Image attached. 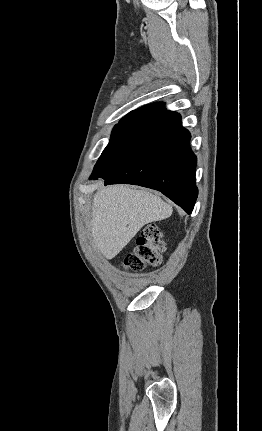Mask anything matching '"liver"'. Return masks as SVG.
Masks as SVG:
<instances>
[{
    "mask_svg": "<svg viewBox=\"0 0 262 431\" xmlns=\"http://www.w3.org/2000/svg\"><path fill=\"white\" fill-rule=\"evenodd\" d=\"M172 207L147 190L108 186L93 196V245L107 259L114 258L146 224L172 215Z\"/></svg>",
    "mask_w": 262,
    "mask_h": 431,
    "instance_id": "liver-1",
    "label": "liver"
}]
</instances>
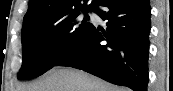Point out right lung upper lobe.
Here are the masks:
<instances>
[{
    "instance_id": "cb5924a9",
    "label": "right lung upper lobe",
    "mask_w": 173,
    "mask_h": 91,
    "mask_svg": "<svg viewBox=\"0 0 173 91\" xmlns=\"http://www.w3.org/2000/svg\"><path fill=\"white\" fill-rule=\"evenodd\" d=\"M83 2L86 3L87 0ZM97 2L98 0L92 1L88 7L94 8ZM83 6L81 0H29L23 28L81 11L84 9Z\"/></svg>"
}]
</instances>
---
YOUR INSTRUCTIONS:
Show each line in the listing above that has "label".

TASK RESPONSE:
    "label": "liver"
    "label": "right lung upper lobe",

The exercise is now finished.